Comparative genomic hybridization analysis of N-methyl-N'-nitrosoguanidine-induced rat gastrointestinal tumors discloses a cytogenetic fingerprint

Exposure to N-nitroso compounds is thought to play a key role in the development of gastric cancer in humans. The alkylating agent N-methyl-N'-nitrosoguanidine (MNNG) is carcinogenic in a number of animal models and its preferential target tissue is the gastrointestinal (GI) tract. The genetic synteny among rats and humans makes the rat a useful model for induced tumorigenesis. However, because of the limited availability of genetic information, cytogenetic and molecular studies are rarely performed in the rat. We report an investigation of eight MNNG-induced rat gastric tumors by comparative genomic hybridization (CGH). The tumors were from forestomach (induced by a single dose of MNNG) and from pylorus (induced by chronic exposure).
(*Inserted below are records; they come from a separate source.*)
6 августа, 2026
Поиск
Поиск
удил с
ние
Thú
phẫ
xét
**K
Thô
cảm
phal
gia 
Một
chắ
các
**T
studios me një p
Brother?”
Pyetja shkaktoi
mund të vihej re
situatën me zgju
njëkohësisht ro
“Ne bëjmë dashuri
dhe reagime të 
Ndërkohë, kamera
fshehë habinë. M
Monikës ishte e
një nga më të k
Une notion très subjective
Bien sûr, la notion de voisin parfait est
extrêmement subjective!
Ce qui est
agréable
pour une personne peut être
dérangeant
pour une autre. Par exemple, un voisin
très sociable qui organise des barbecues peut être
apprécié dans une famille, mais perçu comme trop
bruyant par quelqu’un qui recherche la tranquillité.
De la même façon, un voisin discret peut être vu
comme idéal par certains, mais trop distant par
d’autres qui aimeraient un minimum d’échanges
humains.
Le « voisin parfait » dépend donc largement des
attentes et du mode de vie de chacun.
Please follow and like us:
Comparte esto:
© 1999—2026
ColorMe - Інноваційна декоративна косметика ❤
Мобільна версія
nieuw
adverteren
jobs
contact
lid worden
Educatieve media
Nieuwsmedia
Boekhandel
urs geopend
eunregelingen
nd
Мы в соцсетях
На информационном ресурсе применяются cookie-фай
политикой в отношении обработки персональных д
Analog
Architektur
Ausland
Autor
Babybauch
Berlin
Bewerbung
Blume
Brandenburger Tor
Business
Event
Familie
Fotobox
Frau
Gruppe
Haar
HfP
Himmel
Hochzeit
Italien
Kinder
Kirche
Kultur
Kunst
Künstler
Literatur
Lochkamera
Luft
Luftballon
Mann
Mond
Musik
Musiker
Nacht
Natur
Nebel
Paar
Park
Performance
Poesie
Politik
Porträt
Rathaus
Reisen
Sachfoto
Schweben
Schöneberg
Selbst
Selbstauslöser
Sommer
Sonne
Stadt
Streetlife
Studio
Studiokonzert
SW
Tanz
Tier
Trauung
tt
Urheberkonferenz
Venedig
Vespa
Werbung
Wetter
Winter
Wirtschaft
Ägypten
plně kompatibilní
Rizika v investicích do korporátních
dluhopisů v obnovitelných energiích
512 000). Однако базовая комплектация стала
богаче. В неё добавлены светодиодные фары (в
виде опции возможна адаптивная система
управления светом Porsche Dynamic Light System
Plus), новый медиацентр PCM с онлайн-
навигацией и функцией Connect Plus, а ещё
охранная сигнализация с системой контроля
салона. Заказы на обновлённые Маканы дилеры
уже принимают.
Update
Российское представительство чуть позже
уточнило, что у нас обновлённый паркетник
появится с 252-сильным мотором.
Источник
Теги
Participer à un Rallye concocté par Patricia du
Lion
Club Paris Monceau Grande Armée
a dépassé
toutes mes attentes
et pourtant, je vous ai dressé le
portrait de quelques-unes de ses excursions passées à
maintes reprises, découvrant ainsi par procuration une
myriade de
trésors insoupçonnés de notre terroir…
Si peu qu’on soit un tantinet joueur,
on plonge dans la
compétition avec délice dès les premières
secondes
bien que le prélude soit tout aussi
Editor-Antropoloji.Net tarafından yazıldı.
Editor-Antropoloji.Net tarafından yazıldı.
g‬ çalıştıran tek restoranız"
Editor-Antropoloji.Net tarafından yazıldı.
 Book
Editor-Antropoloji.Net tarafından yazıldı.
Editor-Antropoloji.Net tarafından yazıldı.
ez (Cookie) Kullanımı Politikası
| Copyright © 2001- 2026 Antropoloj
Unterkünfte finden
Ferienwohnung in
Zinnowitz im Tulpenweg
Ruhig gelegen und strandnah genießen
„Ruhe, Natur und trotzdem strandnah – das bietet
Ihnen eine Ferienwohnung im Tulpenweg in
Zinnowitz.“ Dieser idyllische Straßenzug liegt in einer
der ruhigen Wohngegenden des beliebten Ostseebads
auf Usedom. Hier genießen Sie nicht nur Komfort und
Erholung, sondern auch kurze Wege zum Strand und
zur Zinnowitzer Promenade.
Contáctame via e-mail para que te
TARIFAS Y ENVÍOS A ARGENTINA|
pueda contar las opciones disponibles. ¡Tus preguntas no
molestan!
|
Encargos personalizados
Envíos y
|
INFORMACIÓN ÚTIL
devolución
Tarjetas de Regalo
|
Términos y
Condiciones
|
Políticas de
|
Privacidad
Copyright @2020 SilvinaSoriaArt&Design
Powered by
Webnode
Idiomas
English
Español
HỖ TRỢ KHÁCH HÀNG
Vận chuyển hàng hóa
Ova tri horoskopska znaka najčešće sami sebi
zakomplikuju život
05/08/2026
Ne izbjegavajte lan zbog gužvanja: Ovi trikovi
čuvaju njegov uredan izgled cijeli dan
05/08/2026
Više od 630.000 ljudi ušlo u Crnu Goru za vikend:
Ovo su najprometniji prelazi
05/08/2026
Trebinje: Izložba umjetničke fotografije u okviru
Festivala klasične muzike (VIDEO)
CGH identified a genetic fingerprint of chromosomal imbalances common to the two types of the tumors. Frequent gains were observed at 9q11-q12, 15q22-25, and Xq11-q12. Forestomach carcinomas were also characterized by gains in 7q11-q12, 20q13, and Yq12. Homology studies between the rat and human genomes indicate the presence of genes within these regions with potential relevance to tumorigenesis in the GI tract. Our findings provide new insights into the location of genes involved in MNNG-induced gastric cancer initiation and/or progression in the rat.